Omit the images, then print each record below exactly as it reads.

RAW DATA —
_ _ _
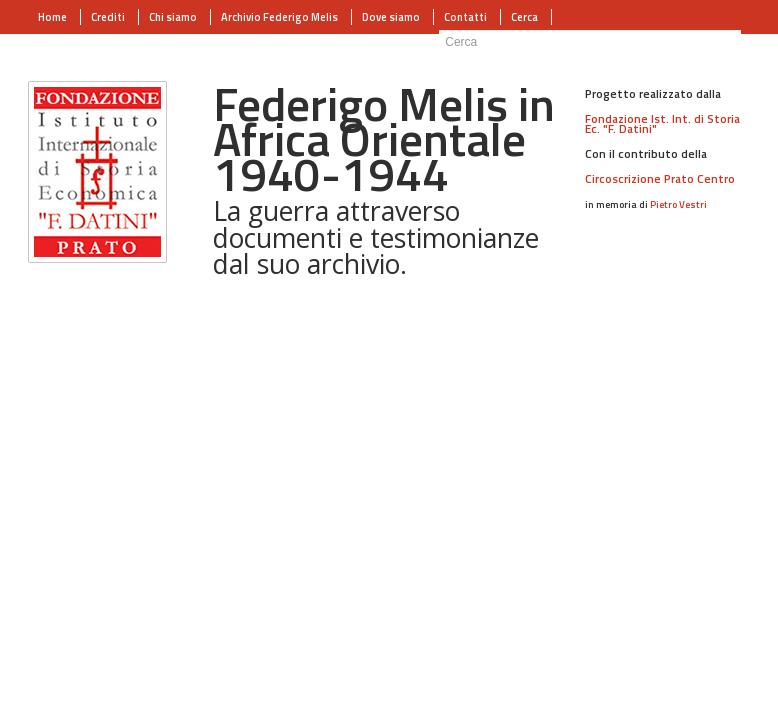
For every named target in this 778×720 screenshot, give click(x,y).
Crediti (108, 17)
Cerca (524, 17)
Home (52, 17)
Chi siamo (173, 17)
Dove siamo (391, 17)
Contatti (465, 17)
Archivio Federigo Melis (279, 17)
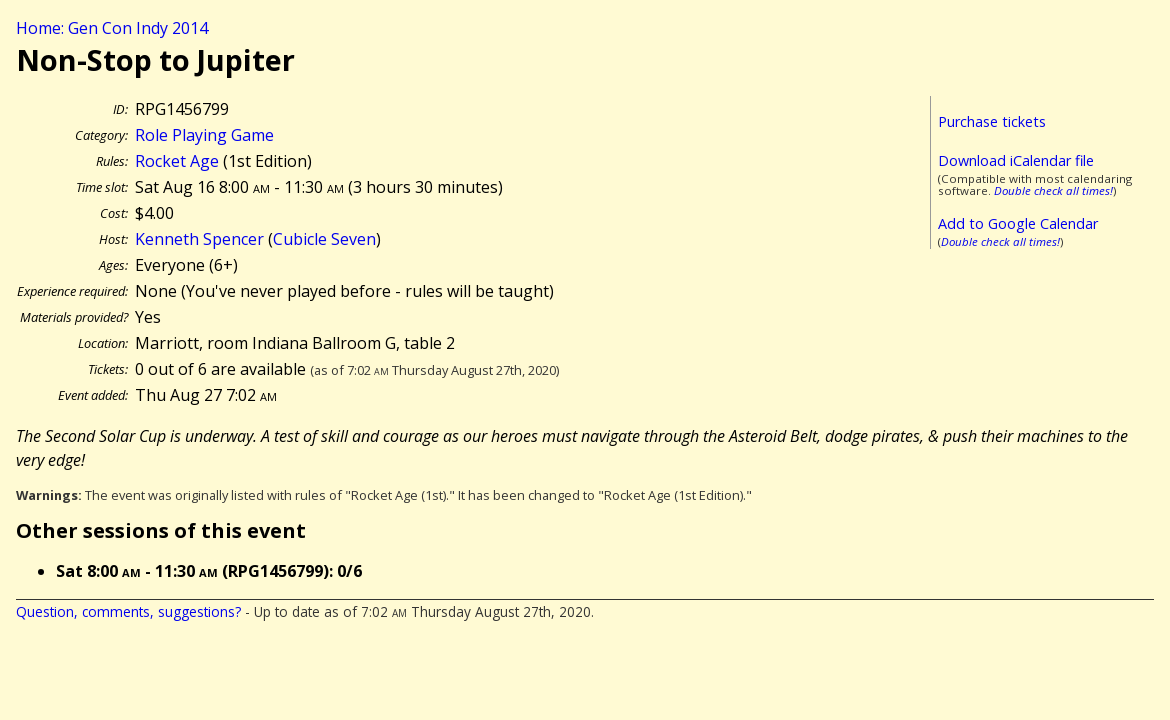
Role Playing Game (204, 135)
_ _ _
OUTPUT OF THE EXERCISE —
For every named target in this 778×720 screenshot, give click(x,y).
Crediti (108, 17)
Cerca (524, 17)
Home (52, 17)
Chi siamo (173, 17)
Dove siamo (391, 17)
Contatti (465, 17)
Archivio Federigo Melis (279, 17)
Role Playing Game (204, 135)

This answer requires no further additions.